Webサービス対応の「Borland C++Builder 6」は.Netも準備中
| 【国内記事】 | 2002.2.19 |
ボーランドは2月19日,WebサービスをサポートしたC++ビジュアル開発ツールの新製品「Borland C++Builder 6日本語版」の販売を開始した。同製品の出荷開始は2002年3月19日を予定。Personal版,Professional版,Enterprise版の3製品が提供される。
Borland C++Builder 6日本語版は,同社のBorland DelphiやマイクロソフトのVisual Basicと同様の操作性と既存のソフトウェア資産を有効利用した豊富なソフトウェア部品の活用により,C++システム開発における高い生産性を実現できるビジュアル開発ツール。ANSI C++準拠のコンパイラやデータベース技術,インターネットプロトコル,分散技術など,業界標準技術の採用により,将来的なソフトウェア資産の有効活用も可能という。
最新バージョンでは,SOAPおよびWSDLを利用したWebサービスを実現できるほか,Windows環境とLinux環境でのクロスプラットフォーム開発機能,ダイナミックなWebシステム構築,分散アプリケーションのビジュアル開発など,さまざまな機能が搭載されている。
Webサービス開発機能を提供する「BizSnap」は,容易な操作によりSOAPに対応したWebサービス対応のシステムを開発することが可能。Webサービスを利用するクライアントおよびサーバの機能を開発することができる。これにより,分散したさまざまな環境下にあるサービスやアプリケーションを,企業システムにシームレスに連携することが可能な仕組みを提供する。
また,Webアプリケーションをダイナミックに開発できる「WebSnap」は,マイクロソフトのWebサーバであるIISやApache Webサーバ上で動作するWebアプリケーションをビジュアルに開発できる新機能。アプリケーションの開発だけでなくソースレベルのデバッグも可能で,パフォーマンスが要求されるWebアプリケーションを,C++を利用して効率的に開発することができるという。
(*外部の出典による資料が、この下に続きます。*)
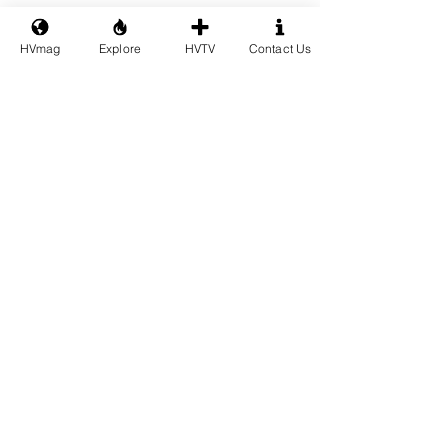
HVmag
Explore
HVTV
Contact Us
See All
Recent Posts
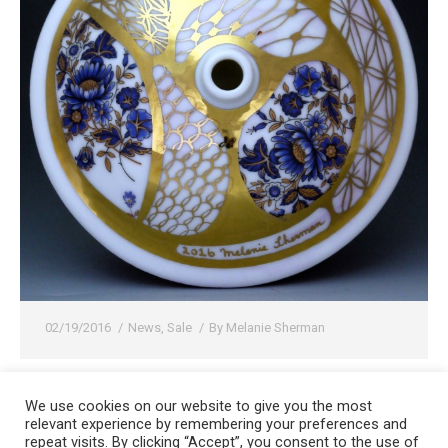
02/19/2016
News
,
Sale
By
Melanie Sherman
We use cookies on our website to give you the most
relevant experience by remembering your preferences and
Copyright 2008-2021 © Melanie Sherman. Ceramic Artist in Kansas City,
repeat visits. By clicking “Accept”, you consent to the use of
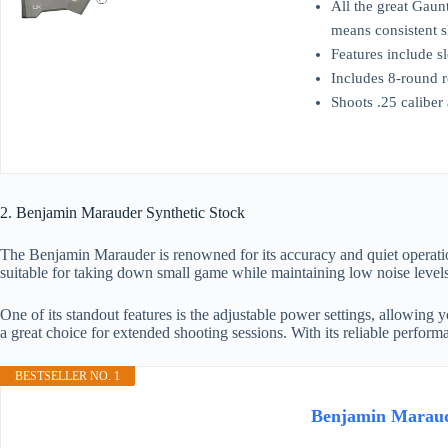
All the great Gaun
means consistent s
Features include s
Includes 8-round r
Shoots .25 caliber
2. Benjamin Marauder Synthetic Stock
The Benjamin Marauder is renowned for its accuracy and quiet operation
suitable for taking down small game while maintaining low noise levels
One of its standout features is the adjustable power settings, allowing 
a great choice for extended shooting sessions. With its reliable perfo
BESTSELLER NO. 1
Benjamin Maraude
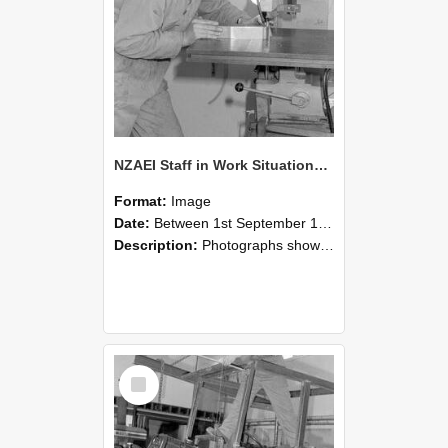
NZAEI Staff in Work Situations, Open Days, September 1985 22
Format:
Image
Date:
Between 1st September 1985 and 30th September 1985
Description:
Photographs showing NZAEI staff demonstrating equipment, machinery, and engineering processes during Open Days in September 1985, Lincoln College.
Select
Item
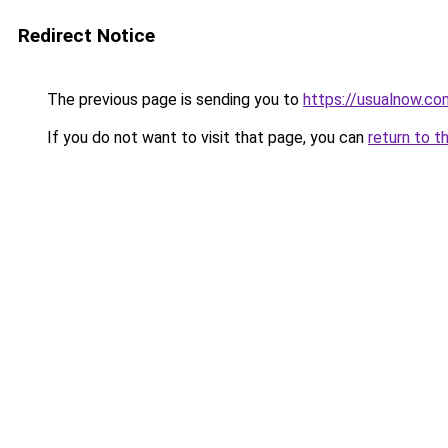
Redirect Notice
The previous page is sending you to
https://usualnow.co
If you do not want to visit that page, you can
return to t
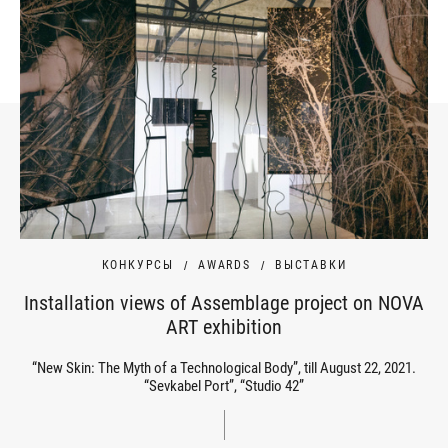
КОНКУРСЫ
AWARDS
ВЫСТАВКИ
Installation views of Assemblage project on NOVA
ART exhibition
“New Skin: The Myth of a Technological Body”, till August 22, 2021.
“Sevkabel Port”, “Studio 42”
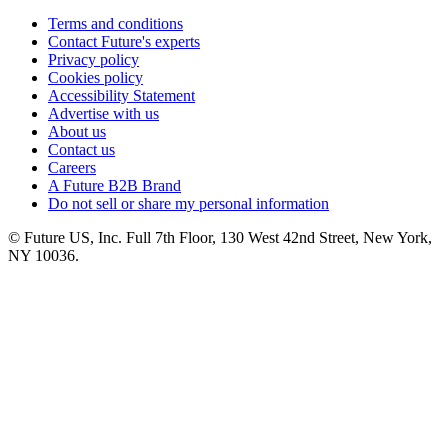
Terms and conditions
Contact Future's experts
Privacy policy
Cookies policy
Accessibility Statement
Advertise with us
About us
Contact us
Careers
A Future B2B Brand
Do not sell or share my personal information
© Future US, Inc. Full 7th Floor, 130 West 42nd Street, New York,
NY 10036.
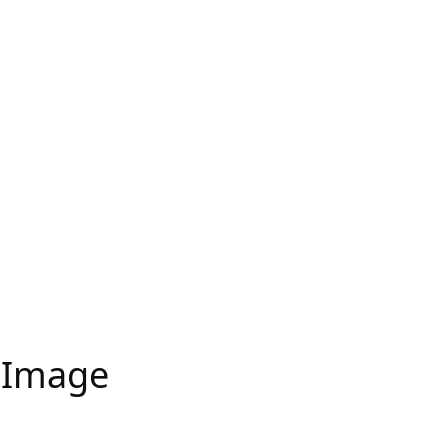
 Image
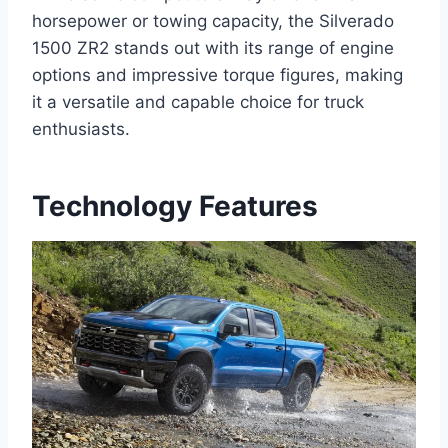
horsepower or towing capacity, the Silverado
1500 ZR2 stands out with its range of engine
options and impressive torque figures, making
it a versatile and capable choice for truck
enthusiasts.
Technology Features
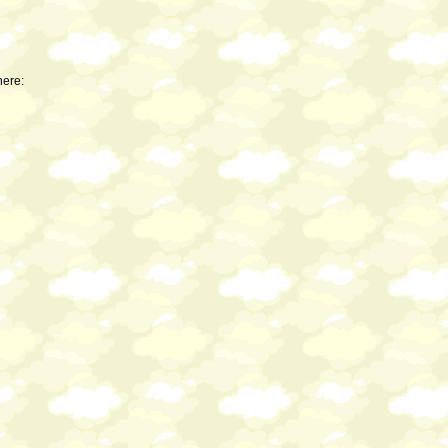
here:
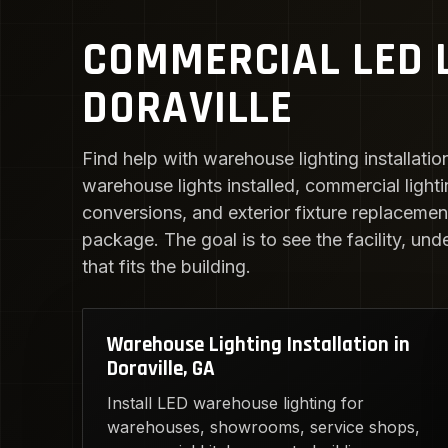
COMMERCIAL LED L
DORAVILLE
Find help with warehouse lighting installatio
warehouse lights installed, commercial light
conversions, and exterior fixture replacement.
package. The goal is to see the facility, und
that fits the building.
Warehouse Lighting Installation in
Doraville, GA
Install LED warehouse lighting for
warehouses, showrooms, service shops,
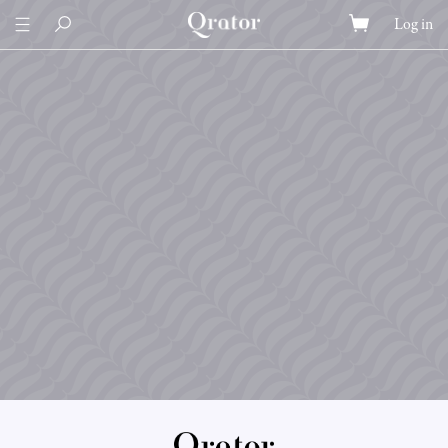
Log in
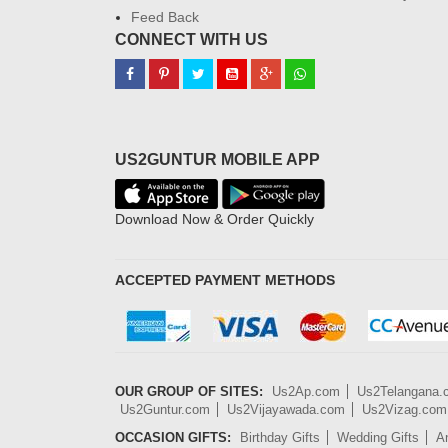
Feed Back
CONNECT WITH US
US2GUNTUR MOBILE APP
Download Now & Order Quickly
ACCEPTED PAYMENT METHODS
OUR GROUP OF SITES:
Us2Ap.com
Us2Telangana
Us2Guntur.com
Us2Vijayawada.com
Us2Vizag.com
OCCASION GIFTS:
Birthday Gifts
Wedding Gifts
An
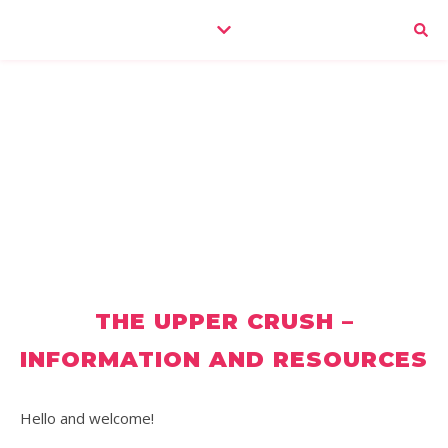
THE UPPER CRUSH –
INFORMATION AND RESOURCES
Hello and welcome!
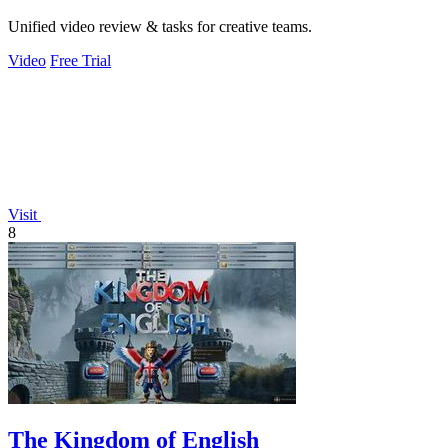
Unified video review & tasks for creative teams.
Video
Free Trial
Visit
8
The Kingdom of English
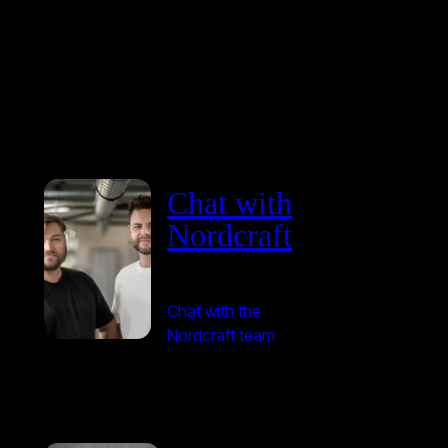
Chat with
Nordcraft
Chat with the
Nordcraft team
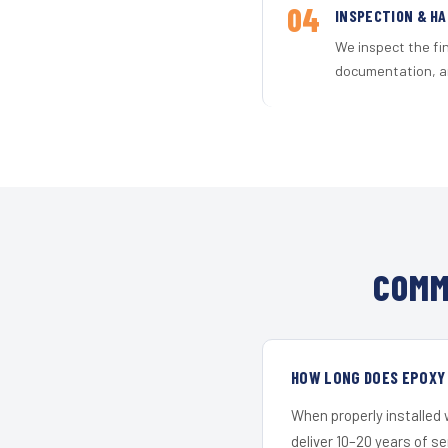
04
INSPECTION & H
We inspect the fi
documentation, an
COMM
HOW LONG DOES EPOXY 
When properly installed
deliver 10–20 years of s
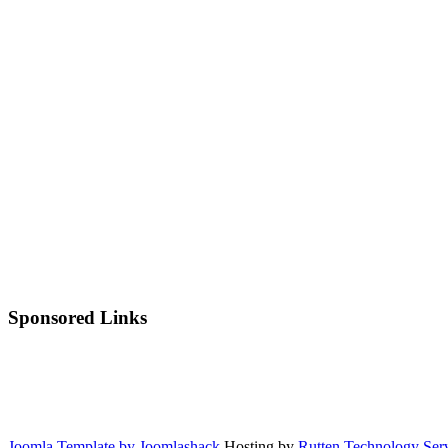
Sponsored Links
Joomla Template by Joomlashack
Hosting by
Rutten Technology Serv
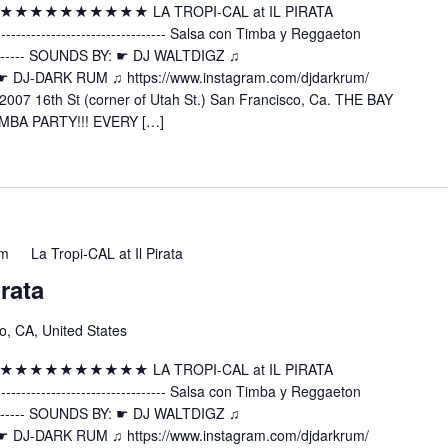
 ★★★★★★★★★★★★★ LA TROPI-CAL at IL PIRATA
---------------------- Salsa con Timba y Reggaeton
----------- SOUNDS BY: ☛ DJ WALTDIGZ ♫
z ☛ DJ-DARK RUM ♫ https://www.instagram.com/djdarkrum/
2007 16th St (corner of Utah St.) San Francisco, Ca. THE BAY
MBA PARTY!!! EVERY […]
am
La Tropi-CAL at Il Pirata
irata
o, CA, United States
 ★★★★★★★★★★★★★ LA TROPI-CAL at IL PIRATA
---------------------- Salsa con Timba y Reggaeton
----------- SOUNDS BY: ☛ DJ WALTDIGZ ♫
z ☛ DJ-DARK RUM ♫ https://www.instagram.com/djdarkrum/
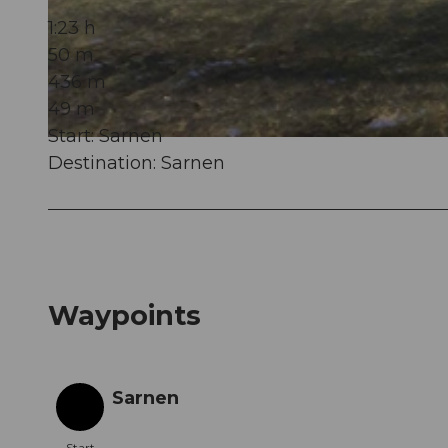
1:23 h
50 m
© Obwalden Tourismus, Obwalden Tourismus
436 m
49 m
Start: Sarnen
© Obwalden Tourismus, Obwalden Tourismus
Destination: Sarnen
Waypoints
Sarnen
Start
Start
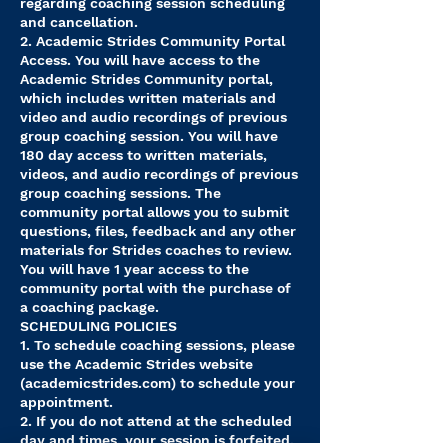
regarding coaching session scheduling
and cancellation.
2. Academic Strides Community Portal
Access. You will have access to the
Academic Strides Community portal,
which includes written materials and
video and audio recordings of previous
group coaching session. You will have
180 day access to written materials,
videos, and audio recordings of previous
group coaching sessions. The
community portal allows you to submit
questions, files, feedback and any other
materials for Strides coaches to review.
You will have 1 year access to the
community portal with the purchase of
a coaching package.
SCHEDULING POLICIES
1. To schedule coaching sessions, please
use the Academic Strides website
(academicstrides.com) to schedule your
appointment.
2. If you do not attend at the scheduled
day and times, your session is forfeited.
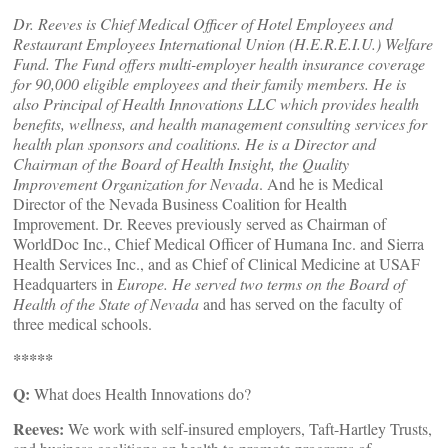
Dr. Reeves is Chief Medical Officer of Hotel Employees and
Restaurant Employees International Union (H.E.R.E.I.U.) Welfare
Fund. The Fund offers multi-employer health insurance coverage
for 90,000 eligible employees and their family members. He is
also Principal of Health Innovations LLC which provides health
benefits, wellness, and health management consulting services for
health plan sponsors and coalitions. He is a Director and
Chairman of the Board of Health Insight, the Quality
Improvement Organization for Nevada
. And he is Medical
Director of the Nevada Business Coalition for Health
Improvement. Dr. Reeves previously served as Chairman of
WorldDoc Inc., Chief Medical Officer of Humana Inc. and Sierra
Health Services Inc., and as Chief of Clinical Medicine at USAF
Headquarters in
Europe
. He served two terms on the Board of
Health of the State of
Nevada
and has served on the faculty of
three medical schools.
*****
Q:
What does Health Innovations do?
Reeves:
We work with self-insured employers, Taft-Hartley Trusts,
さらに,Windows環境とLinux環境でのクロスプラットフォーム開発を実現するコンポーネントライブラリ「CLX」を搭載。2002年第2四半期に予定されているLinux版のC++Builder(製品名は未定)がリリースされることにより,シングルコードのアプリケーションをマルチプラットフォームに展開することが可能になる。CLXは,同じくボーランドが提供しているDelphi 6およびKylixにも搭載されている。
ボーランドの代表取締役社長,安藤由男氏は,「ボーランドの企業理念は,既存のシステム資産を生かしながら,JavaやWebサービス,.Net,Linuxなどの最新技術をシステム開発に取り入れることができる仕組みを提供すること。また今後は,システムの開発だけでなく,上流工程の設計や品質保証,運用管理サポートなど,アプリケーションライフサイクル管理(ALM)全体を支援するソリューションを提供していく計画だ」と話している。
なお,米ボーランド・ソフトウェア・コーポレーションは2月12日に,DelphiおよびC++Builderを,マイクロソフトの「Microsoft .Net Platform」に対応することを明らかにしている。Microsoft .Net FrameworkをサポートするDelphiおよびC++Builderのリリースは2002年後半を予定。製品名や製品概要,価格などは,現在のところ明らかにされていない。
Borland C++Builder 6日本語版の価格は,C++の学習を目的としたPersonal版が1万円,小規模なシステム開発向けのProfessional版が6万8000円,Webサービス構築など大規模システム開発向けのEnterprise版が36万円。日本全国の主要量販店および「ボーランドストア」で販売される。